I debiti dell’arte italiana verso l’ultimo Renoir

A Palazzo Roverella un artista troppo sbrigativamente bollato come «attardato» è messo a confronto con de Chirico, de Pisis, Marini, Spadini

«Portrait d’Adèle Besson» (1918) di Pierre-Auguste Renoir (particolare). Besançon, Musée des Beaux-Arts et d’Archéologie
Camilla Bertoni |  | Rovigo

Il viaggio in Italia e l’impatto con la visione dei maestri del passato e della luce mediterranea sulla pittura di Pierre-Auguste Renoir: ruota intorno a questo assunto la mostra «L’alba di un nuovo classicismo» che la Fondazione Cassa di Risparmio di Padova e Rovigo dedica a uno dei protagonisti dell’Impressionismo francese a Palazzo Roverella dal 25 febbraio al 25 giugno.

Una mostra che consente di riscoprire un Renoir troppo sbrigativamente bollato come «attardato», come sottolinea il curatore Paolo Bolpagni: «Partendo dal momento di crisi del pittore rispetto all’Impressionismo, l’intento è mostrare come, al contrario di ciò che si è spesso pensato, negli ultimi trent’anni della sua pittura Renoir scopre vie nuove che saranno fatte proprie da artisti della generazione successiva».

Ecco perché la mostra è costruita in due momenti di confronto dopo una premessa con alcuni capolavori della stagione impressionista, «che provengono da musei di tutta Europa in seguito a un profondo lavoro di perlustrazione, tra i quali la tela preparatoria del “Moulin de la Galette” prestata dal museo danese Ordrupgaard di Charlottenlund», chiarisce il curatore.

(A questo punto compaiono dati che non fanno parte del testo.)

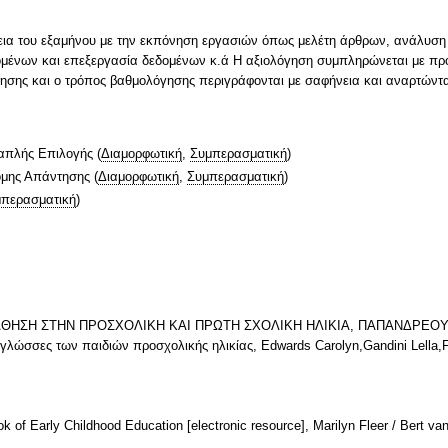
ρκεια του εξαμήνου με την εκπόνηση εργασιών όπως μελέτη άρθρων, ανάλυση
ομένων και επεξεργασία δεδομένων κ.ά Η αξιολόγηση συμπληρώνεται με πρό
όγησης και ο τρόπος βαθμολόγησης περιγράφονται με σαφήνεια και αναρτώνται
απλής Επιλογής
(
Διαμορφωτική
,
Συμπερασματική
)
ομης Απάντησης
(
Διαμορφωτική
,
Συμπερασματική
)
περασματική
)
ΑΘΗΣΗ ΣΤΗΝ ΠΡΟΣΧΟΛΙΚΗ ΚΑΙ ΠΡΩΤΗ ΣΧΟΛΙΚΗ ΗΛΙΚΙΑ, ΠΑΠΑΝΔΡΕΟΥ ΜΑ
ιες γλώσσες των παιδιών προσχολικής ηλικίας, Edwards Carolyn,Gandini Lel
k of Early Childhood Education [electronic resource], Marilyn Fleer / Bert va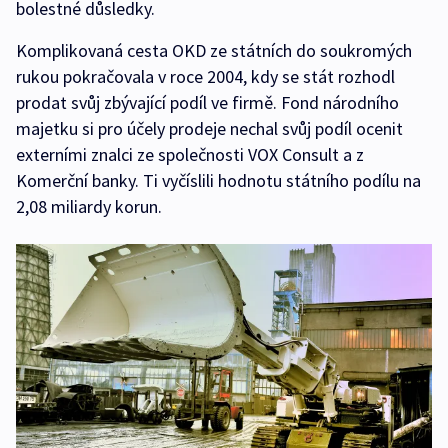
bolestné důsledky.
Komplikovaná cesta OKD ze státních do soukromých
rukou pokračovala v roce 2004, kdy se stát rozhodl
prodat svůj zbývající podíl ve firmě. Fond národního
majetku si pro účely prodeje nechal svůj podíl ocenit
externími znalci ze společnosti VOX Consult a z
Komerční banky. Ti vyčíslili hodnotu státního podílu na
2,08 miliardy korun.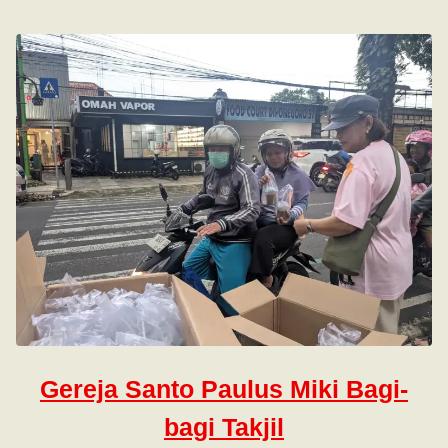
Gereja Santo Paulus Miki Bagi-
bagi Takjil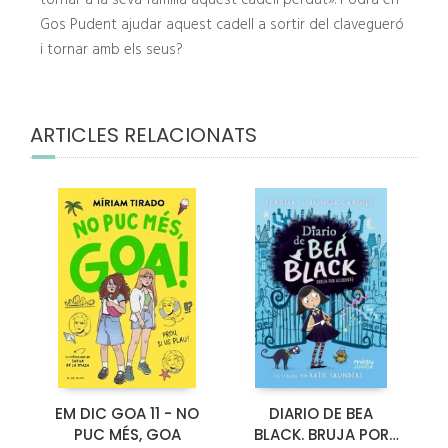
tornar a la seva família aquest cadell perdut». Podrà en
Gos Pudent ajudar aquest cadell a sortir del clavegueró
i tornar amb els seus?
ARTICLES RELACIONATS
EM DIC GOA 11 - NO
DIARIO DE BEA
PUC MÉS, GOA
BLACK. BRUJA POR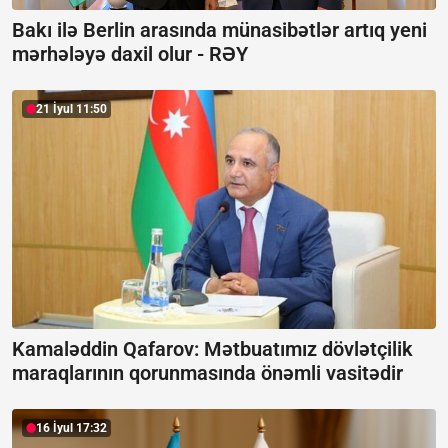
Bakı ilə Berlin arasında münasibətlər artıq yeni
mərhələyə daxil olur -
RƏY
21 İyul 11:50
Kamaləddin Qafarov: Mətbuatımız dövlətçilik
maraqlarının qorunmasında önəmli vasitədir
16 İyul 17:32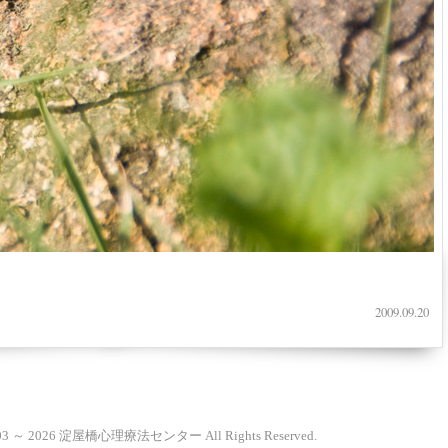
2009.09.20
2003 ～ 2026 淀屋橋心理療法センター All Rights Reserved.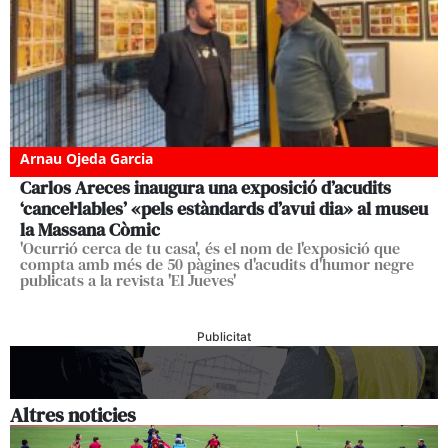
Arnau Ojeda Garcia
Carlos Areces inaugura una exposició d’acudits
‘cancel·lables’ «pels estàndards d’avui dia» al museu
la Massana Còmic
'Ocurrió cerca de tu casa', és el nom de l'exposició que
compta amb més de 50 pàgines d'acudits d'humor negre
publicats a la revista 'El Jueves'
Publicitat
Altres noticies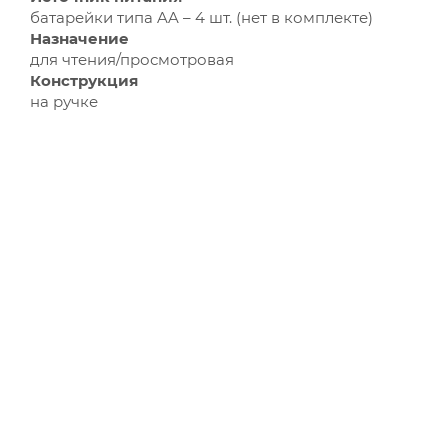
батарейки типа AA – 4 шт. (нет в комплекте)
Назначение
для чтения/просмотровая
Конструкция
на ручке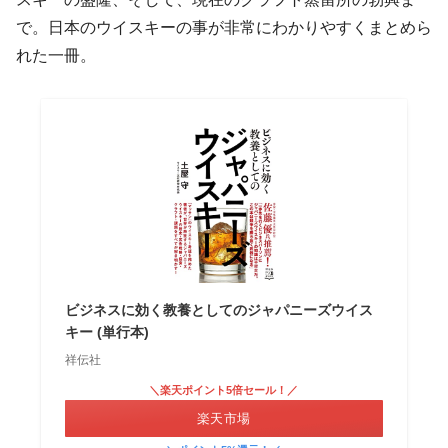
で。日本のウイスキーの事が非常にわかりやすくまとめら
れた一冊。
ビジネスに効く教養としてのジャパニーズウイス
キー (単行本)
祥伝社
＼楽天ポイント5倍セール！／
楽天市場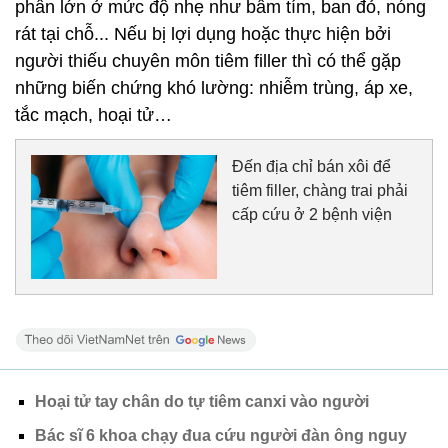
phần lớn ở mức độ nhẹ như bầm tím, ban đỏ, nóng
rát tại chỗ... Nếu bị lợi dụng hoặc thực hiện bởi
người thiếu chuyên môn tiêm filler thì có thể gặp
những biến chứng khó lường: nhiễm trùng, áp xe,
tắc mạch, hoại tử…
Đến địa chỉ bán xôi để
tiêm filler, chàng trai phải
cấp cứu ở 2 bệnh viện
Hoại tử tay chân do tự tiêm canxi vào người
Bác sĩ 6 khoa chạy đua cứu người đàn ông nguy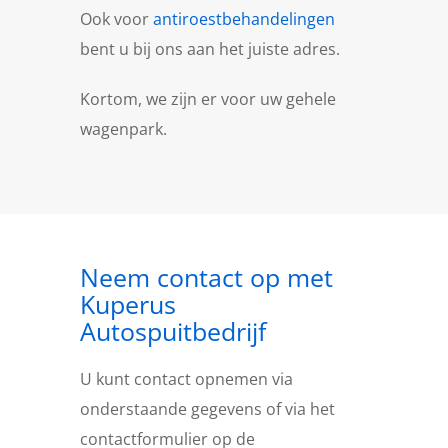
Ook voor
antiroestbehandelingen
bent u bij ons aan het juiste adres.
Kortom, we zijn er voor uw gehele
wagenpark.
Neem contact op met
Kuperus
Autospuitbedrijf
U kunt contact opnemen via
onderstaande gegevens of via het
contactformulier op de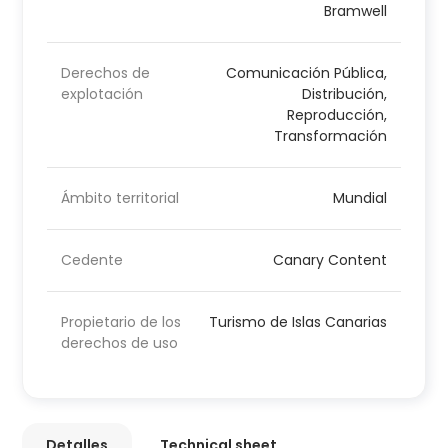
Bramwell
Derechos de
Comunicación Pública,
explotación
Distribución,
Reproducción,
Transformación
Ámbito territorial
Mundial
Cedente
Canary Content
Propietario de los
Turismo de Islas Canarias
derechos de uso
Detalles
Technical sheet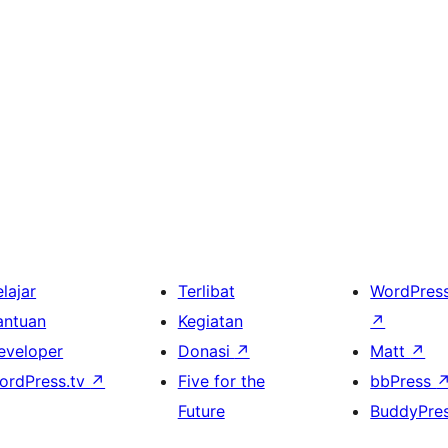
lajar
Terlibat
WordPres
antuan
Kegiatan
↗
eveloper
Donasi
↗
Matt
↗
ordPress.tv
↗
Five for the
bbPress
Future
BuddyPre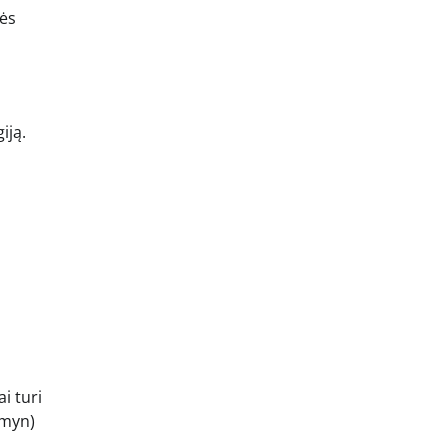
nės
iją.
i turi
emyn)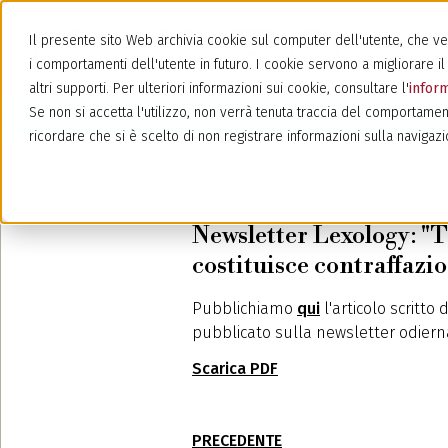
Il presente sito Web archivia cookie sul computer dell'utente, che veng
i comportamenti dell'utente in futuro. I cookie servono a migliorare il 
altri supporti. Per ulteriori informazioni sui cookie, consultare l'
inform
Se non si accetta l'utilizzo, non verrà tenuta traccia del comportamen
ricordare che si è scelto di non registrare informazioni sulla navigazi
15 marzo 2022
Newsletter Lexology: "T
costituisce contraffazi
Pubblichiamo
qui
l'articolo scritt
pubblicato sulla newsletter odiern
Scarica PDF
PRECEDENTE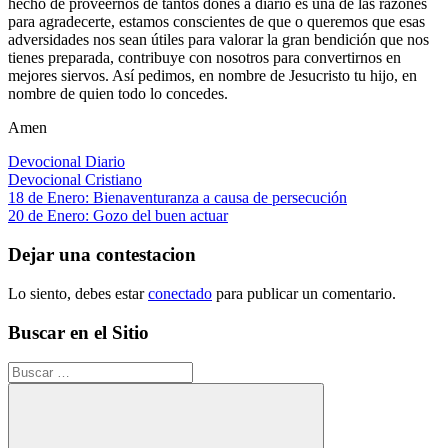
hecho de proveernos de tantos dones a diario es una de las razones
para agradecerte, estamos conscientes de que o queremos que esas
adversidades nos sean útiles para valorar la gran bendición que nos
tienes preparada, contribuye con nosotros para convertirnos en
mejores siervos. Así pedimos, en nombre de Jesucristo tu hijo, en
nombre de quien todo lo concedes.
Amen
Devocional Diario
Devocional Cristiano
Navegación
Entrada
18 de Enero: Bienaventuranza a causa de persecución
anterior:
Siguiente
20 de Enero: Gozo del buen actuar
de
entrada:
entradas
Dejar una contestacion
Lo siento, debes estar
conectado
para publicar un comentario.
Buscar en el Sitio
Buscar: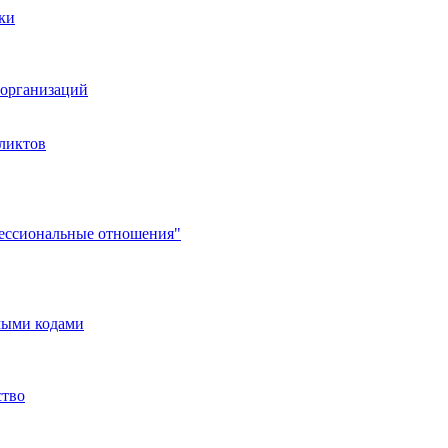
ки
организаций
ликтов
фессиональные отношения"
мыми кодами
ство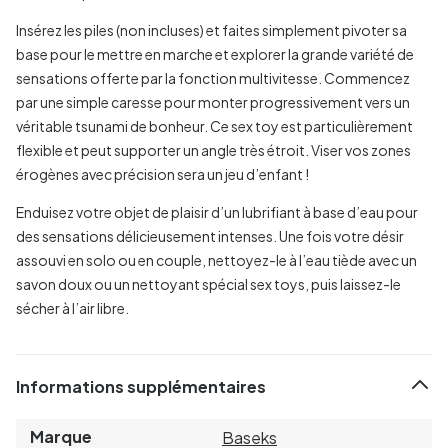
Insérez les piles (non incluses) et faites simplement pivoter sa
base pour le mettre en marche et explorer la grande variété de
sensations offerte par la fonction multivitesse. Commencez
par une simple caresse pour monter progressivement vers un
véritable tsunami de bonheur. Ce sex toy est particulièrement
flexible et peut supporter un angle très étroit. Viser vos zones
érogènes avec précision sera un jeu d’enfant !
Enduisez votre objet de plaisir d’un lubrifiant à base d’eau pour
des sensations délicieusement intenses. Une fois votre désir
assouvi en solo ou en couple, nettoyez-le à l’eau tiède avec un
savon doux ou un nettoyant spécial sex toys, puis laissez-le
sécher à l’air libre.
Informations supplémentaires
Marque
Baseks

Il percorso prosegue nella sezione principale con il Renoir del momento di crisi, «che cerca altre vie guardando al passato, continua Bolpagni. In mostra sono riunite le opere di Rubens e di Ingres che lo hanno ispirato, e soprattutto quelle dei maestri italiani, da Tiziano a Tiepolo, così come l’edizione del trattato di Cennini con la sua prefazione a dimostrazione della profonda conoscenza di Renoir anche degli aspetti tecnici».

Dopo l’abbandono dell’Impressionismo e la maturazione di uno stile attento al recupero delle volumetrie, il confronto inedito avviene in mostra con una serie di opere italiane successive: «Una bagnante o un vaso di fiori del tardo Renoir sono affiancati a una figura femminile di de Chirico degli anni ’30 o a un de Pisis, il bronzo della “Venus Victrix” di Renoir del 1916 accanto a una scultura di Marino Marini, per non parlare di Spadini: sarà sorprendente, conclude Bolpagni, vedere i debiti nell’arte italiana di quegli anni verso la tarda stagione del pittore francese».